[Page-level text extractions]
<<<<

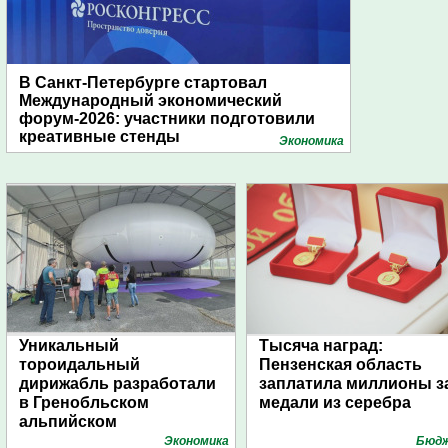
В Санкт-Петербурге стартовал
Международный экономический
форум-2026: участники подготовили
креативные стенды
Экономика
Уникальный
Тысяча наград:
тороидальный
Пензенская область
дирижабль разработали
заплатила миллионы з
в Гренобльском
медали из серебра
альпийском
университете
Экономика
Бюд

>>>>
<<<<

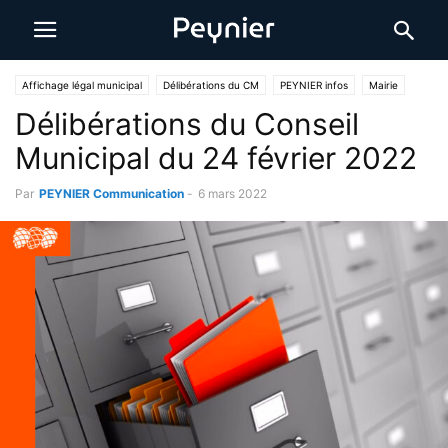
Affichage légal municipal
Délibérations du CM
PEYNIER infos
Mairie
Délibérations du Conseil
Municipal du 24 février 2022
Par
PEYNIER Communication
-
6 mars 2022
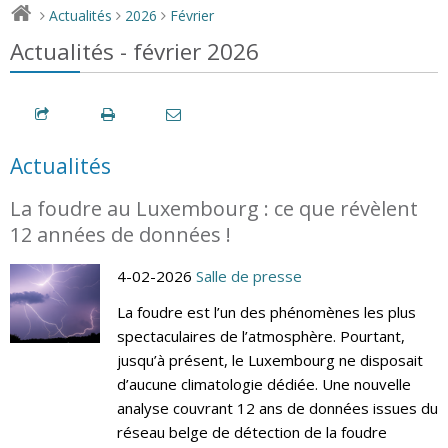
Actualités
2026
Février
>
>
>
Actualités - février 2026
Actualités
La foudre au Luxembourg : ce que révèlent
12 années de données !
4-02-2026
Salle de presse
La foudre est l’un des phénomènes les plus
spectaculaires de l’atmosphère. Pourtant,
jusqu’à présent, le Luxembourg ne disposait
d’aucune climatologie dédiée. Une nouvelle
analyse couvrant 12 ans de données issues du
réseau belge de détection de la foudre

>>>>
<<<<

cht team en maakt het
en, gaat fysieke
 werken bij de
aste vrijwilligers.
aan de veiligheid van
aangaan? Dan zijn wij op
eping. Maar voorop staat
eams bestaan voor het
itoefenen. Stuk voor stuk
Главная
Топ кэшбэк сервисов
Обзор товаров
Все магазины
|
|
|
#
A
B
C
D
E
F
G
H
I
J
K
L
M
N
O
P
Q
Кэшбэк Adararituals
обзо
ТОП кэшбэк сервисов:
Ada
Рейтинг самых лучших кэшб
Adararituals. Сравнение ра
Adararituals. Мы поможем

>>>>

▶ REQUIRED ACTION
In the entries above, tally the lines containing the word "Délibérations" and return only the tally.

▶ OUTPUT
2